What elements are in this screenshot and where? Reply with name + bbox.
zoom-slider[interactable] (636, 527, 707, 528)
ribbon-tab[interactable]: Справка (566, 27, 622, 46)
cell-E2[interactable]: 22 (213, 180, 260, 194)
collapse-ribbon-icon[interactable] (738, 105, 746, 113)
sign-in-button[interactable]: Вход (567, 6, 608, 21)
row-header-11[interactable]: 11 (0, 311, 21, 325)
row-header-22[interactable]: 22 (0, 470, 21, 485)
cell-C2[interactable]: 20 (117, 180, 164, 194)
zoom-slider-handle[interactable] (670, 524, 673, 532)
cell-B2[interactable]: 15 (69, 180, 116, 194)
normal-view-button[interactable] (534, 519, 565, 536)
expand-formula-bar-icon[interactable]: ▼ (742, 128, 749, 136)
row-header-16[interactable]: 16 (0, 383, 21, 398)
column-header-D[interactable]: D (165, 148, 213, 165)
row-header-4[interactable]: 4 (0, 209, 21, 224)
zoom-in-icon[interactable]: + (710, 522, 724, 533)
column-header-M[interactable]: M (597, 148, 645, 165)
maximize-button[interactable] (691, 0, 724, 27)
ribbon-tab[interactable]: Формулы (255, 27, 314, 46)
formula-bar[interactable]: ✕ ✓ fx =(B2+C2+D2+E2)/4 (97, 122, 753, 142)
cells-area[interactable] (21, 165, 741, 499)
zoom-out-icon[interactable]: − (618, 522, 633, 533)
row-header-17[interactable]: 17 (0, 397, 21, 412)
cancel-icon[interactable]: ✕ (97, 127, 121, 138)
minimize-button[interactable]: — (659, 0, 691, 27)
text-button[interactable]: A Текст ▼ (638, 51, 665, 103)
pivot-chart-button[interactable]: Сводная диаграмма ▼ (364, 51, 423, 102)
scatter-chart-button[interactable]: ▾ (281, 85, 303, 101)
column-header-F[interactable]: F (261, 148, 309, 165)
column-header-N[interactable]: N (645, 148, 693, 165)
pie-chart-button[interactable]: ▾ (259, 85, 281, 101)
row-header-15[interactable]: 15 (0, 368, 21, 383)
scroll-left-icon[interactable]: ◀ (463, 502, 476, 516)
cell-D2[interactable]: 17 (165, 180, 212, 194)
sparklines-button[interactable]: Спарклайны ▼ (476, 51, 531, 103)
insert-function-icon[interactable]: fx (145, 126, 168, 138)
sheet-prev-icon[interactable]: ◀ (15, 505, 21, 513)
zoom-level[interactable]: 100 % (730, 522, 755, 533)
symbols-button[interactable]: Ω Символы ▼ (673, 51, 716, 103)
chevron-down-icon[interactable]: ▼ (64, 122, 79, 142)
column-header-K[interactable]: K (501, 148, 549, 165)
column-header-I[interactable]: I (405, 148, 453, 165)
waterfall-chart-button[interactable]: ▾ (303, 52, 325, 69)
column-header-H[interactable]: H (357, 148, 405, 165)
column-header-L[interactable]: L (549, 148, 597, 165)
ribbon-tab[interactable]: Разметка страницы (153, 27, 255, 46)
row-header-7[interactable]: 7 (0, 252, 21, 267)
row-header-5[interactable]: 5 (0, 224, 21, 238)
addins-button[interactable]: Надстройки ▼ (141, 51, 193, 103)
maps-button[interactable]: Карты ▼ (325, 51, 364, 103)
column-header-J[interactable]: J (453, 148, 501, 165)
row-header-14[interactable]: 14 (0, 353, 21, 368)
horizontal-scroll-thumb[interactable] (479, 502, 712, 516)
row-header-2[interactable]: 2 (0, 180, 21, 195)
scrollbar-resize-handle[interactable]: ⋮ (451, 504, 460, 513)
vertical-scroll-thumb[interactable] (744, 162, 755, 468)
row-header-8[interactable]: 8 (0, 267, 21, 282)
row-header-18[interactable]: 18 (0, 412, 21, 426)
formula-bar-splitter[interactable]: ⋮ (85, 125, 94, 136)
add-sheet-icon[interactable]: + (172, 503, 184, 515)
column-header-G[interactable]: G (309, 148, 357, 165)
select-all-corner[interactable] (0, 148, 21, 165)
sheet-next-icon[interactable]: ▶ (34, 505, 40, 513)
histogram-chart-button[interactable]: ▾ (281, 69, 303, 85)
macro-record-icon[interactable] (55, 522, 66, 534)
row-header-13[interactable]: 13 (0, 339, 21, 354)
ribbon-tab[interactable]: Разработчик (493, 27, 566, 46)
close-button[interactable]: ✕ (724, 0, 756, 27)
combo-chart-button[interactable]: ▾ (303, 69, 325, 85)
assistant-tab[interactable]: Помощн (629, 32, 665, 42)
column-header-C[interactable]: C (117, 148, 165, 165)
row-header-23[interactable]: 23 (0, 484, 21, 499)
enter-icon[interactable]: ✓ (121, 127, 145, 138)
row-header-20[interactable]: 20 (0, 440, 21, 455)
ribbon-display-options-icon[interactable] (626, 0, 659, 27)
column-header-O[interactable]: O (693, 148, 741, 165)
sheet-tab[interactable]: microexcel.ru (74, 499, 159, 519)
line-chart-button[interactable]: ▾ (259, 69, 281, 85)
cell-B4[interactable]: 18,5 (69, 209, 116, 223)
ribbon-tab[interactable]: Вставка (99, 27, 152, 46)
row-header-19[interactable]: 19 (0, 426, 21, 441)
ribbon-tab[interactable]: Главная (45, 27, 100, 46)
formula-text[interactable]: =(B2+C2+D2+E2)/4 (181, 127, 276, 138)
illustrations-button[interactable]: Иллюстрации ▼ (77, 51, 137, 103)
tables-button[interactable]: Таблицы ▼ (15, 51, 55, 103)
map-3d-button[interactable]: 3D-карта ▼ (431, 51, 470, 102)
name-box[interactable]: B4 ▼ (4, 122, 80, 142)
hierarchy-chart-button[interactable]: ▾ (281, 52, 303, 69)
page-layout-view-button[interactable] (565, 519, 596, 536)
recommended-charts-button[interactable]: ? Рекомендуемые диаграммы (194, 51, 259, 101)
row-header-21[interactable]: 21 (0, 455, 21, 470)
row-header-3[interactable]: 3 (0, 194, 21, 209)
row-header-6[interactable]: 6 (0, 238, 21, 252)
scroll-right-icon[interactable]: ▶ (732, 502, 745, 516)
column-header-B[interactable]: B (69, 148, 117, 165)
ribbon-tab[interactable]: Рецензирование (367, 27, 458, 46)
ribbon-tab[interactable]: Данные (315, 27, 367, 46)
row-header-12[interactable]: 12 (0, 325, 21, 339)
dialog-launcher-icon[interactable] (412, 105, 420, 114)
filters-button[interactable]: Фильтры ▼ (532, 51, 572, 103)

What the exercise asks: Go through the records above, find every line with the word "zoom", and list those lines.

Written response:
zoom-slider[interactable] (636, 527, 707, 528)
zoom-slider-handle[interactable] (670, 524, 673, 532)
zoom-in-icon[interactable]: + (710, 522, 724, 533)
zoom-out-icon[interactable]: − (618, 522, 633, 533)
zoom-level[interactable]: 100 % (730, 522, 755, 533)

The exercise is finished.